The president and first lady have left Northern Ireland
US President George W Bush has left Northern Ireland on Airforce One after his one-day visit.
Mr Bush invited the first and deputy first ministers to the White House before he leaves office in January.
Speaking after meeting Peter Robinson and Martin McGuinness, Mr Bush said the progress made in Northern Ireland over the past 10 years was unimaginable.
He said the world had been impressed by the progress of peace and reconciliation.
Mr Bush discussed investment issues and the devolution of policing and justice with the two ministers.
"This is a good place for investment. Ultimately investment will help NI reach its full potential," Mr Bush said after the meeting.
He said other countries around the world looked to Northern Ireland and wondered if reconciliation was possible for them.
"Northern Ireland is a success story," he said.
"Obviously more work has to be done.
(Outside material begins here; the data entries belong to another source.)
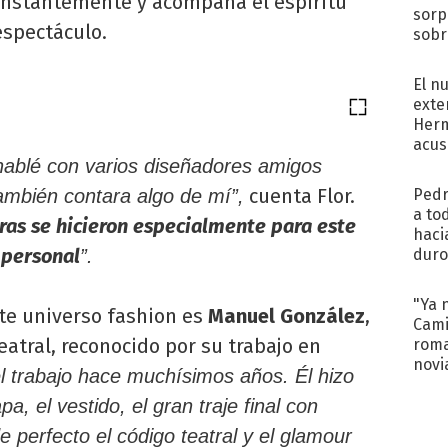
onstantemente y acompaña el espíritu
sorp
espectáculo.
sobr
regr
El n
exte
Herm
acus
hablé con varios diseñadores amigos
Pinc
"Tra
cuenta Flor.
ambién contara algo de mí”,
Pedr
a to
ras se hicieron especialmente para este
haci
 personal
”.
duro
aco
tera
"Ya 
te universo fashion es
Manuel González
,
Cami
eatral, reconocido por su trabajo en
roma
novi
 trabajo hace muchísimos años. Él hizo
decl
a, el vestido, el gran traje final con
 perfecto el código teatral y el glamour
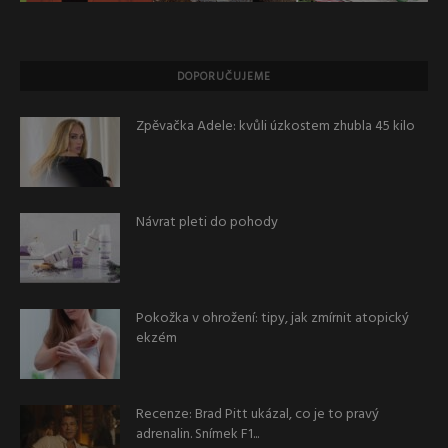
DOPORUČUJEME
Zpěvačka Adele: kvůli úzkostem zhubla 45 kilo
Návrat pleti do pohody
Pokožka v ohrožení: tipy, jak zmírnit atopický
ekzém
Recenze: Brad Pitt ukázal, co je to pravý
adrenalin. Snímek F1...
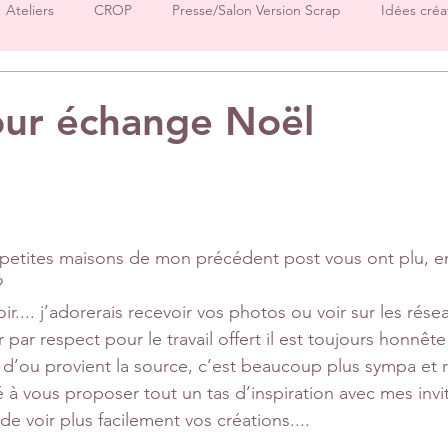
Ateliers
CROP
Presse/Salon Version Scrap
Idées créa
Démos produits
Créations Ha.Pi Little Fox
Créations L’en
our échange Noël
sur 5.
Créations Mes P’tits Ciseaux
Créations Papernova Design
DT Tiffany
DT Rose
DT Aurore
IC Florence
Equ
tites maisons de mon précédent post vous ont plu, en
? 
r.... j’adorerais recevoir vos photos ou voir sur les rése
Invitées surprise
pages
r par respect pour le travail offert il est toujours honnêt
 d’ou provient la source, c’est beaucoup plus sympa et 
à vous proposer tout un tas d’inspiration avec mes invité
e voir plus facilement vos créations....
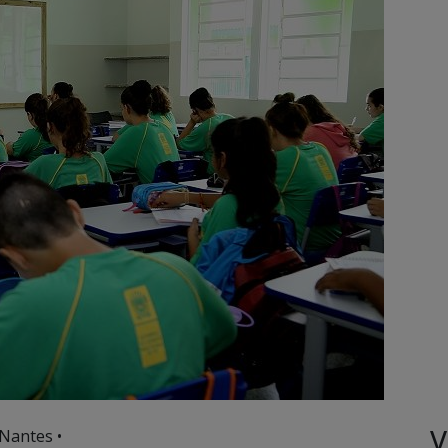
V
Nantes •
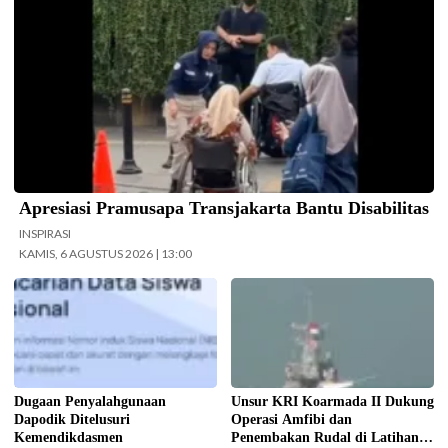
Apresiasi Pramusapa Transjakarta Bantu Disabilitas
INSPIRASI
KAMIS, 6 AGUSTUS 2026 | 13:00
Kemendikdasmen gerak cepat
Koarmada II mengerahkan enam
(gercep) melakukan verifikasi dan
unsur kapal perang saat Latihan
penelusuran terhadap informasi
TNI Terintegrasi Tahun 2026 yang
soal dugaan penyalahgunaan Data
digelar di Daerah Latihan TNI AL
Pokok Pendidikan (Dapodik).
Pantai Todak, Dabo Singkep,
(Foto: ist)
Kabupaten Lingga, Kepulauan Riau.
Dugaan Penyalahgunaan
Unsur KRI Koarmada II Dukung
(Foto: Pen/2)
Dapodik Ditelusuri
Operasi Amfibi dan
Kemendikdasmen
Penembakan Rudal di Latihan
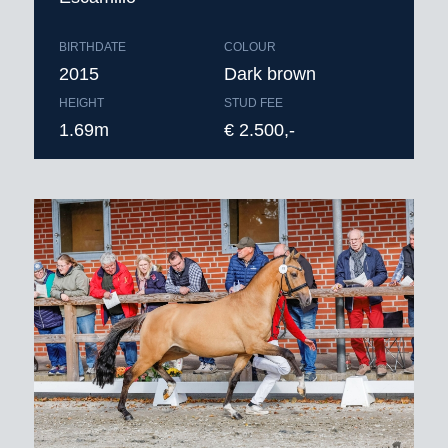
BIRTHDATE
COLOUR
2015
Dark brown
HEIGHT
STUD FEE
1.69m
€ 2.500,-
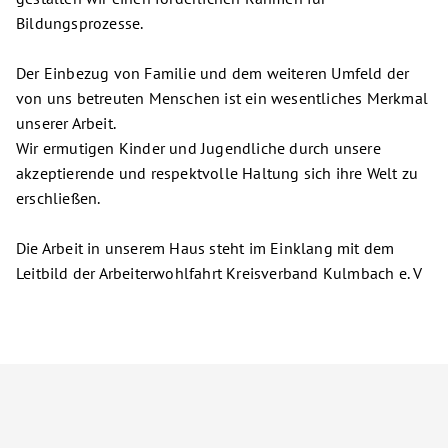
Bildungsprozesse.
Der Einbezug von Familie und dem weiteren Umfeld der
von uns betreuten Menschen ist ein wesentliches Merkmal
unserer Arbeit.
Wir ermutigen Kinder und Jugendliche durch unsere
akzeptierende und respektvolle Haltung sich ihre Welt zu
erschließen.
Die Arbeit in unserem Haus steht im Einklang mit dem
Leitbild der Arbeiterwohlfahrt Kreisverband Kulmbach e. V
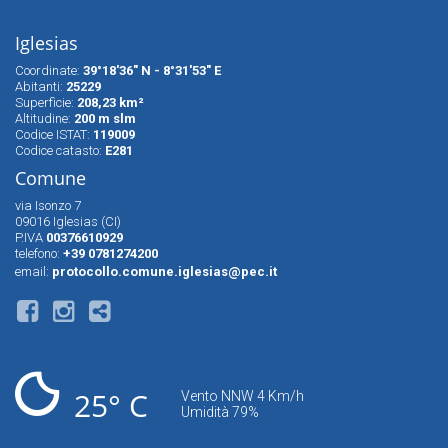
Iglesias
Coordinate:
39°18'36" N - 8°31'53" E
Abitanti:
25229
Superfìcie:
208,23 km²
Altitudine:
200 m slm
Codice ISTAT:
119009
Codice catasto:
E281
Comune
via Isonzo 7
09016 Iglesias (CI)
P.IVA
00376610929
telefono:
+39 0781274200
email:
protocollo.comune.iglesias@pec.it
25° C
Vento NNW 4 Km/h
Umidità 79%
Progress made to date would have been unimaginable 10 years ago."
Mr Robinson praised George Bush's role in encouraging economic development in Northern Ireland.
"We are very grateful for the work that has been done by the president and his ambassadors over the previous years ," he said.
"The endorsement of the president for our investment conference goes a long way and it lets people throughout the world know that Northern Ireland truly is open for business."
Mr Bush also met Irish leader Brian Cowen and former first minister Ian Paisley, with whom he exchanged gifts.
Prime Minister Gordon Brown and his wife, Sarah, also travelled to Belfast to meet Mr Bush and his wife, Laura.
The president met with the first and deputy first ministers
Mrs Brown later accompanied Mrs Bush to a community project in the city where they met young people involved in cross community work across Northern Ireland.
One of the final stops on the presidential party's schedule was to Loughview Integrated Primary School in Castlereagh, where they met pupils and some of the champions of integrated education.
A small crowd had gathered at the school to protest at the visit and one man was arrested.
Earlier on Monday, several hundred people demonstrated in Belfast city centre against Mr Bush's visit to Northern Ireland.
Some climbed to the roof of the city hall and erected an Iraqi flag.
The protest at Belfast City Hall was organised by the Belfast Anti-War Movement representing trade unions and student and women's groups.